Twitter Cuts Suspect Users From Follower Counts Again, Blames Bug

Twitter
Twitter user. Courtesy AFP

Twitter made another attempt to make users’ tallies of followers more accurate on Friday, subtracting millions of suspicious followers which had reappeared on the social media service since a major purge in July.

Twitter is under pressure to tackle its problem of fake users, which are a turn-off for investors and advertisers and have led to scrutiny from U.S. Congress.

The company made Friday’s move without an announcement. Pop star Katy Perry lost about 861,000 followers, according to social measurement firm Social Blade. Twitter’s own account lost 2.4 million followers.
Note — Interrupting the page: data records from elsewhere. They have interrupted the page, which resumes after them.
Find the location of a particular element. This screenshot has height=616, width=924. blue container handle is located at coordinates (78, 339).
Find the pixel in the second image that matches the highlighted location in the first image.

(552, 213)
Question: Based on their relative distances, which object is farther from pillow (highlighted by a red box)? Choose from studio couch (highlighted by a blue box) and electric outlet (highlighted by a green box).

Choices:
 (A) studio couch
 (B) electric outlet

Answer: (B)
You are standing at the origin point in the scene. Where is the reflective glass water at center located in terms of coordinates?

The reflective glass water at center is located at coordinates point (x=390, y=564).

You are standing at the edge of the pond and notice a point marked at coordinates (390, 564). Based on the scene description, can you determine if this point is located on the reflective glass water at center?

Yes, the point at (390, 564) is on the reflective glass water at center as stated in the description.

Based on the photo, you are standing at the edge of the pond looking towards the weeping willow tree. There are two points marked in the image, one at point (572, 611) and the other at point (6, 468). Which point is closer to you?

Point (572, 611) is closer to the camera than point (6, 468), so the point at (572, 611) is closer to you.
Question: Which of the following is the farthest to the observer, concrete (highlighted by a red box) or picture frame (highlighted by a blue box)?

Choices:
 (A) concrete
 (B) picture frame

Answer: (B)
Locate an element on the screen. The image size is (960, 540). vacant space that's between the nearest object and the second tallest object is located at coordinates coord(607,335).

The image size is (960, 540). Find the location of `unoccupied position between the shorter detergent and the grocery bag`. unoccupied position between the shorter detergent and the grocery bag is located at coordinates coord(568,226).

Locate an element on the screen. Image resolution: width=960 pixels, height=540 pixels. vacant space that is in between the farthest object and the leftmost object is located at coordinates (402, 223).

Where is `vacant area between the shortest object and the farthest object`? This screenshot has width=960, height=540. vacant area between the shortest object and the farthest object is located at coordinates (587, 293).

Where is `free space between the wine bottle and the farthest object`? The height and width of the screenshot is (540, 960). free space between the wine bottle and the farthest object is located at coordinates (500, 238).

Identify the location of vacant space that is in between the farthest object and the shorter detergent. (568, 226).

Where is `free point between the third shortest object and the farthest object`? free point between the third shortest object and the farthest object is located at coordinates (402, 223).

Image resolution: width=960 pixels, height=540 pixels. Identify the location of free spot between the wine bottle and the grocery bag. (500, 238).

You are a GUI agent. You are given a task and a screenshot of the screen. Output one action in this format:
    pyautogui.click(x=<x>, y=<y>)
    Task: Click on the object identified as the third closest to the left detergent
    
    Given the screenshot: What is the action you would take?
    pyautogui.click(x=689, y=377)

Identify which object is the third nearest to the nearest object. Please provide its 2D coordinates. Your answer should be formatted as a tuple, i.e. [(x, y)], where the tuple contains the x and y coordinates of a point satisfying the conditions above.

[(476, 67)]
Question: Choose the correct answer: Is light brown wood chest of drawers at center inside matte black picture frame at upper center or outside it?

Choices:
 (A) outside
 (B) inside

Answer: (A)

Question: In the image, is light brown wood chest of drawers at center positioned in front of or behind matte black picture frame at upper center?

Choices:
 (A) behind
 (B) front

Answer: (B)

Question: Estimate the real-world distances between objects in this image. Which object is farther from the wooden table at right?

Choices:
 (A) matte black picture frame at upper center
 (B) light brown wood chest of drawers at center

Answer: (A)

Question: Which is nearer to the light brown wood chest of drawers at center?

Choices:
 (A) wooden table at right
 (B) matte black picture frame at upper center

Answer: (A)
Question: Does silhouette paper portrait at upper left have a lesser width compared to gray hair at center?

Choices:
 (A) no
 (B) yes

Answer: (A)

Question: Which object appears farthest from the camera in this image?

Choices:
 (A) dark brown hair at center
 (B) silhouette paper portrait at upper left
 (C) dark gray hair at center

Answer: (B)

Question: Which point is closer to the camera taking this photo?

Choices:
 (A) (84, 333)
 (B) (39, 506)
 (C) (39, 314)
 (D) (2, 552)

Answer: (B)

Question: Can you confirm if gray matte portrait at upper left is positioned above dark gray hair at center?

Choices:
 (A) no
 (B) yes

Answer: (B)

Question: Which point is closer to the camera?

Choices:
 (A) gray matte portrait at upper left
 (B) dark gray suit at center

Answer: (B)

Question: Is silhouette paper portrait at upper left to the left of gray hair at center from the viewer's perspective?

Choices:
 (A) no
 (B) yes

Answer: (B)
In July, Twitter said it would stop counting accounts it “locked” as followers, in an effort to make its user data more accurate. At least seven celebrities lost as many as 2 million followers each.

By October, however, many of those accounts appeared to have been unlocked – which can happen after a password reset – and at least two dozen popular users had gained back a third or so of the lost followers, according to data from Russian ad fraud researcher Social Puncher.

Those followers disappeared once again on Friday, Social Puncher said.

Twitter said on Friday that it “discovered a bug where some of these accounts were briefly added back, which led to misleading follower counts” for “very few accounts.”

It said in July that follower counts might change “more regularly” as part of its efforts to “identify and challenge problematic accounts.” The ensuing volatility has caught the attention of prominent users, including U.S. President Donald Trump and Tesla Chief Executive Elon Musk.